2Sep
Seventeen memilih produk yang menurut kami paling Anda sukai. Kami dapat memperoleh komisi dari tautan di halaman ini.
Musim panas sebelum saya berusia 14 tahun, saya dan keluarga saya pindah dari Manila, di Filipina, ke California. Kami pergi karena bank investasi ayah saya sedang bangkrut dan juga karena orang tua saya tidak bisa lagi menahan kesenjangan antara kehidupan orang-orang seperti keluarga saya, yang mempekerjakan tujuh pelayan, dan kehidupan mayoritas penduduk, yang hampir tidak mampu sepatu. Rumah baru kami di luar San Francisco begitu kecil sehingga bisa muat di dalam kamar tidur lama orangtuaku, tapi itu tidak penting. Kami akan menjadi orang Amerika—mulai sendiri menaiki tangga kesuksesan satu demi satu.

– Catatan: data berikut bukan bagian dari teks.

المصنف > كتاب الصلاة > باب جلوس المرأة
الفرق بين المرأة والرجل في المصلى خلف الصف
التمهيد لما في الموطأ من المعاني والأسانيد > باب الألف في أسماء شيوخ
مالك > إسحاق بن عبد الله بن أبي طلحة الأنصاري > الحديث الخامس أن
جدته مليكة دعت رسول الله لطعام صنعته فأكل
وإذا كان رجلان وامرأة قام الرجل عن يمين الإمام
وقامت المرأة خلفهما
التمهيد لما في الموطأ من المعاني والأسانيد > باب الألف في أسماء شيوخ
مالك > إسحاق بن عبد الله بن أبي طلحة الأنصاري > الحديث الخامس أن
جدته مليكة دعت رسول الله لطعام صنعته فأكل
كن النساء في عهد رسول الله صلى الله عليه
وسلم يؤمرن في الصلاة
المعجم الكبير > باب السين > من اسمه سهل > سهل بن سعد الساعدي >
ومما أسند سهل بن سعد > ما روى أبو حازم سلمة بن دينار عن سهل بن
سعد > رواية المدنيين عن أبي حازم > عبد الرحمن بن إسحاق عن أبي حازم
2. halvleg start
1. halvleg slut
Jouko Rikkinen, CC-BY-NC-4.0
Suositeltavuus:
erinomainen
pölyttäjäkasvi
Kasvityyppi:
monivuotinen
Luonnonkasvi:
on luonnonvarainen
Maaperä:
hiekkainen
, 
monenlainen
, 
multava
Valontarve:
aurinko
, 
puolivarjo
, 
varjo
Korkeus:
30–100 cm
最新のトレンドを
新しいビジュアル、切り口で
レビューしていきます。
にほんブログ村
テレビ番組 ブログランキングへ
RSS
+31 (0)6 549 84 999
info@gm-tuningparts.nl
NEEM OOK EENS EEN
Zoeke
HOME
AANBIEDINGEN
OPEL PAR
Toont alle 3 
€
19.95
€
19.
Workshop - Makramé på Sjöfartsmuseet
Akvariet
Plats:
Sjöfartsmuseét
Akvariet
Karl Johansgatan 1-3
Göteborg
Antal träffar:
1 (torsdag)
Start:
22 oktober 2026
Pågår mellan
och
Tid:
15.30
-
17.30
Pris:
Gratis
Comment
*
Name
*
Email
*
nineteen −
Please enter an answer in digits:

Di Filipina, kami semua berbicara dan membaca bahasa Inggris serta Tagalog dan memuja budaya Amerika. Jadi saya senang dengan kepindahan itu, ingin menjadi salah satu gadis Amerika yang percaya diri yang pernah saya lihat di film—seperti karakter Jodie Foster yang tak kenal takut dalam film Disney,
Aku benar khawatir. Di sekolah menengah baruku yang mewah, tempat aku mendapat beasiswa, gadis-gadis jahat memperlakukanku seperti orang aneh. Mereka tidak dapat menemukan Filipina di peta, dan beberapa bertanya kepada saya apakah kami tinggal di pepohonan. Saya terkejut dan terhina oleh ketidaktahuan mereka. Saya bahkan tidak mencoba untuk menyalurkan Jodie; sebaliknya, saya menjadi bisu. Satu-satunya upaya saya untuk mendinginkan adalah mewarnai ujung rambut saya menjadi merah muda, yang dengan cepat saya pelajari bertentangan dengan kebijakan sekolah. Menyedihkan, aku menyelinap melalui lorong-lorong, berharap aku tidak terlihat.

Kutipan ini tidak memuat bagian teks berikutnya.